Chairman’s Log – March 2019

For boat owners everywhere, the months between laying-up and fitting-out are necessarily peppered with activity. There are numerous niggles that need to be nailed and invariably one or two bigger jobs that cannot be avoided. But that is the nature of boats – they are demanding of your time and money but in return they offer the prospect of boundless enjoyment afloat. Over the last 12 months several of our members have said goodbye to their boats. Inevitably this is a moment of mixed emotions. On the one hand freedom from the treadmill of maintenance – but equally, a deep sense of loss and finality.

But provided you are still capable, selling your boat does not necessarily mean an end to boating pleasure. I have boated all my life but I have only owned a boat for a short period. That was many years ago when a friend and I decided we would sail together every Wednesday throughout the season. We sailed three times in three years and then we sold the boat. Since then I have been a strong proponent of chartering. I believe that by chartering I have often boated more each year than many of those who keep their own. And there are numerous advantages. The only cost is the charter itself – no insurance, no mooring costs, no maintenance bills, no licence to pay, no capital tied up, no depreciation and no unexpected bombshell costs.

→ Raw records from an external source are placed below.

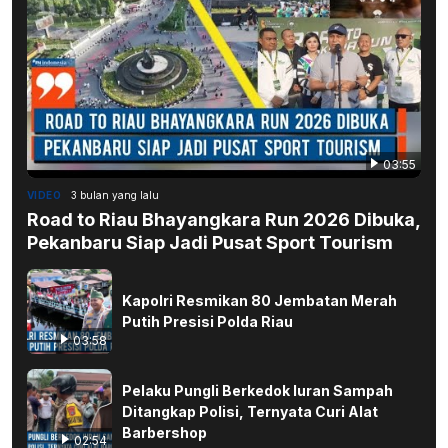
03:55
VIDEO
3 bulan yang lalu
Road to Riau Bhayangkara Run 2026 Dibuka,
Pekanbaru Siap Jadi Pusat Sport Tourism
Kapolri Resmikan 80 Jembatan Merah
Putih Presisi Polda Riau
03:58
Pelaku Pungli Berkedok Iuran Sampah
Ditangkap Polisi, Ternyata Curi Alat
Barbershop
02:54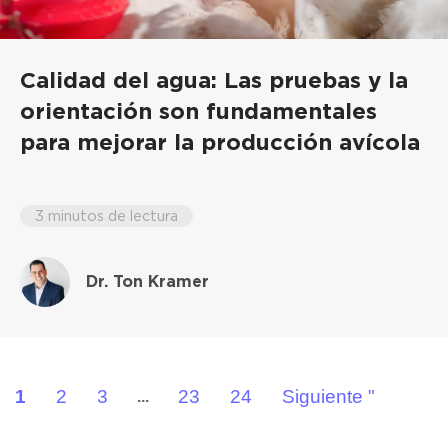
Calidad del agua: Las pruebas y la
orientación son fundamentales
para mejorar la producción avícola
3 minutos de lectura
Dr. Ton Kramer
1
2
3
23
24
Siguiente "
...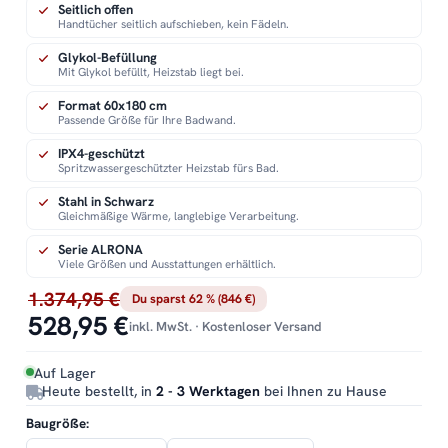
Seitlich offen
Handtücher seitlich aufschieben, kein Fädeln.
Glykol-Befüllung
Mit Glykol befüllt, Heizstab liegt bei.
Format 60x180 cm
Passende Größe für Ihre Badwand.
IPX4-geschützt
Spritzwassergeschützter Heizstab fürs Bad.
Stahl in Schwarz
Gleichmäßige Wärme, langlebige Verarbeitung.
Serie ALRONA
Viele Größen und Ausstattungen erhältlich.
1.374,95 €
Du sparst 62 % (846 €)
528,95 €
inkl. MwSt. · Kostenloser Versand
Auf Lager
Heute bestellt, in
2 - 3 Werktagen
bei Ihnen zu Hause
Baugröße: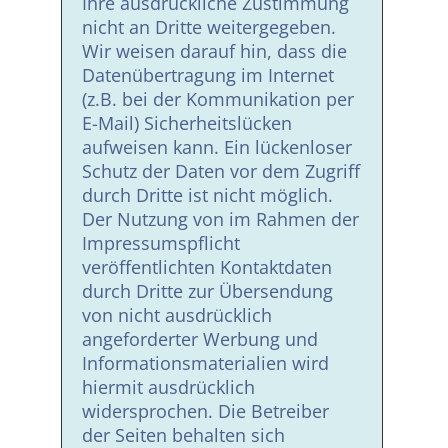
Ihre ausdrückliche Zustimmung
nicht an Dritte weitergegeben.
Wir weisen darauf hin, dass die
Datenübertragung im Internet
(z.B. bei der Kommunikation per
E-Mail) Sicherheitslücken
aufweisen kann. Ein lückenloser
Schutz der Daten vor dem Zugriff
durch Dritte ist nicht möglich.
Der Nutzung von im Rahmen der
Impressumspflicht
veröffentlichten Kontaktdaten
durch Dritte zur Übersendung
von nicht ausdrücklich
angeforderter Werbung und
Informationsmaterialien wird
hiermit ausdrücklich
widersprochen. Die Betreiber
der Seiten behalten sich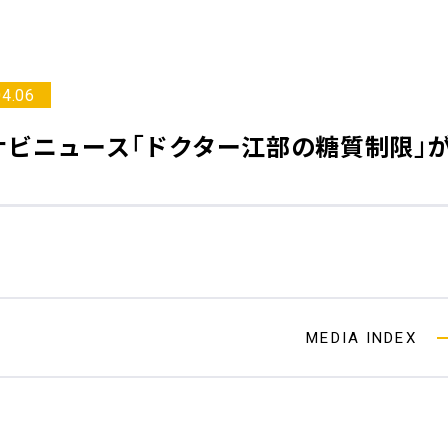
04.06
ナビニュース
「ドクター江部の糖質制限」
MEDIA INDEX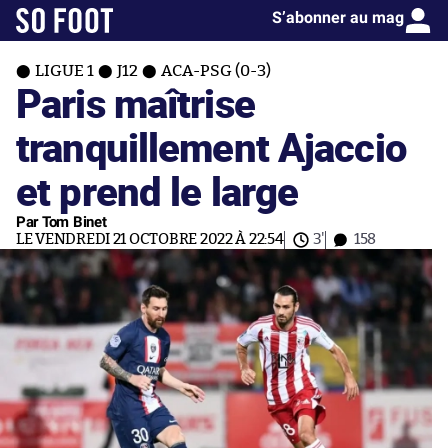
S’abonner au mag
LIGUE 1
J12
ACA-PSG (0-3)
Paris maîtrise
tranquillement Ajaccio
et prend le large
Par Tom Binet
LE VENDREDI 21 OCTOBRE 2022 À 22:54
3'
158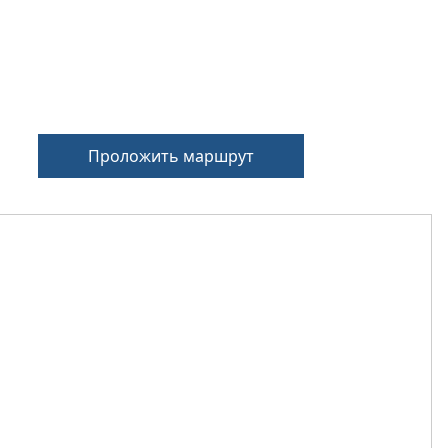
Проложить маршрут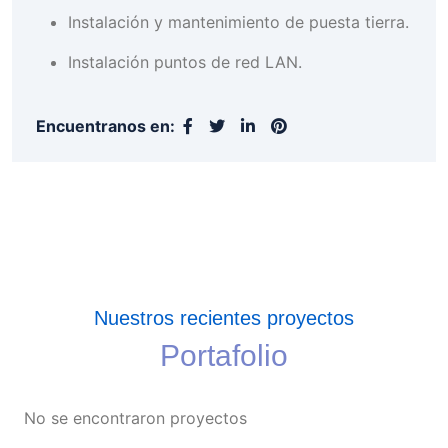
Instalación y mantenimiento de puesta tierra.
Instalación puntos de red LAN.
Encuentranos en:
Nuestros recientes proyectos
Portafolio
No se encontraron proyectos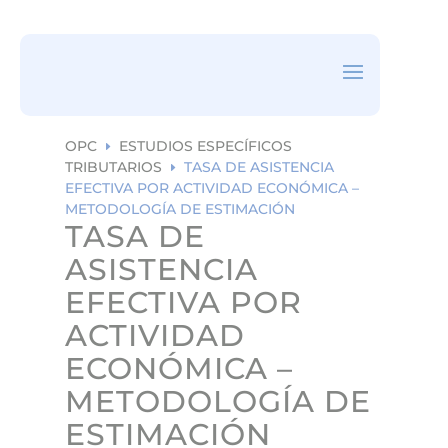
ea
rc
h
ic
on
OPC
ESTUDIOS ESPECÍFICOS
E
TRIBUTARIOS
TASA DE ASISTENCIA
E
EFECTIVA POR ACTIVIDAD ECONÓMICA –
METODOLOGÍA DE ESTIMACIÓN
TASA DE
ASISTENCIA
EFECTIVA POR
ACTIVIDAD
ECONÓMICA –
METODOLOGÍA DE
ESTIMACIÓN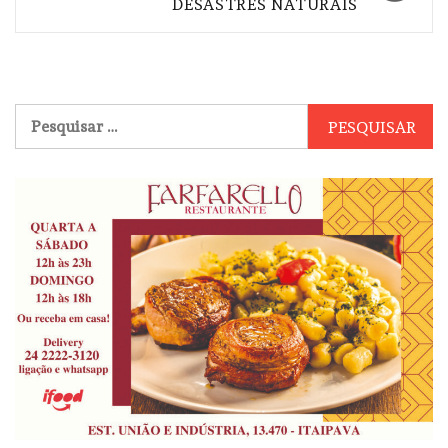
DESASTRES NATURAIS
Pesquisar
por: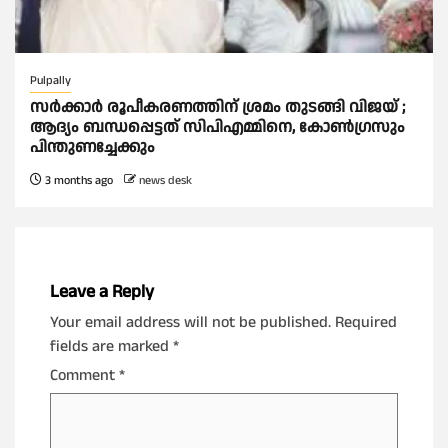
Pulpally
സര്‍ക്കാര്‍ രൂപീകരണത്തിന് ശ്രമം തുടങ്ങി വിജയ് ;
ആദ്യം ബന്ധപ്പെട്ടത് സിപിഎമ്മിനെ, കോണ്‍ഗ്രസും
പിന്തുണച്ചേക്കും
3 months ago
news desk
Leave a Reply
Your email address will not be published.
Required
fields are marked
*
Comment
*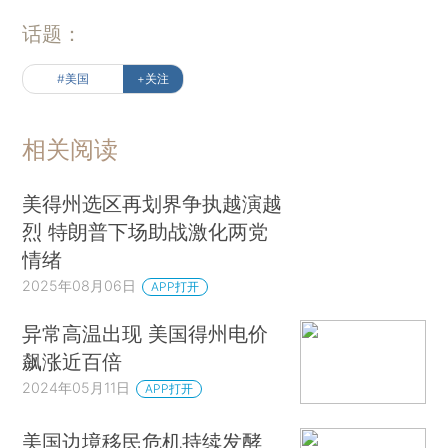
话题：
#美国
+关注
相关阅读
美得州选区再划界争执越演越
烈 特朗普下场助战激化两党
情绪
2025年08月06日
APP打开
异常高温出现 美国得州电价
飙涨近百倍
2024年05月11日
APP打开
美国边境移民危机持续发酵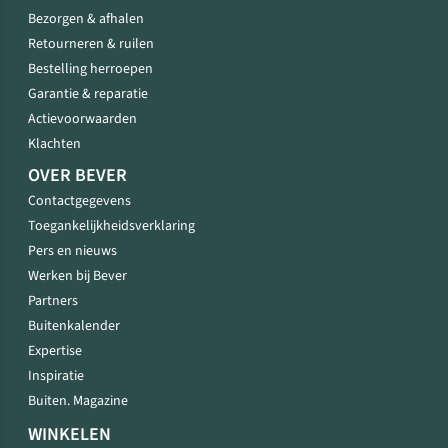
Bezorgen & afhalen
Retourneren & ruilen
Bestelling herroepen
Garantie & reparatie
Actievoorwaarden
Klachten
OVER BEVER
Contactgegevens
Toegankelijkheidsverklaring
Pers en nieuws
Werken bij Bever
Partners
Buitenkalender
Expertise
Inspiratie
Buiten. Magazine
WINKELEN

And that’s not all. You don’t feel obliged to restrict your boating to the vessel that you own and you’re not constrained by where you keep it moored. With chartering, the world’s your oyster. Last year Jackie and I sailed in the Caribbean, narrow boated on the Llangollen canal, and boated twice with the Club – once on the Norfolk Broads and once on the Thames for the annual upstream cruise to Hurley. That’s a solid month of quality boating with massive variety and no further responsibilities once the charter is complete and the keys are returned. I strongly commend the chartering alternative to all those members who no longer have their own.
And in 2020 (that’s next year!), if sufficient members are interested, we will look to organise another TSCC cruise in chartered craft, either on the Norfolk Broads or elsewhere if we can find a practical, affordable alternative. Let us know if you might be interested and if so whether there are ‘uncharted waters’ you would like us to explore. Again, if there is sufficient interest, we will see what we can do.

During the dark winter days, the Club has remained as active as ever – an immensely enjoyable pre-Christmas break in Stratford upon Avon (a huge thank-you to Jackie for her meticulous organisation), a well-attended AGM, and an exciting skittles match with the Weybridge Mariners and the Byfleet Boat Club at which, for the first time to my knowledge, the TSCC claimed the winner’s trophy! And by the time you read this log, we will have enjoyed a Race Night at Ajax and we will be looking forward to our annual Fitting Out Supper at a new venue, Topo Gigio in Ewell.
I hope to see you at many forthcoming events and look forward to another season of fun and camaraderie, both on and off the water.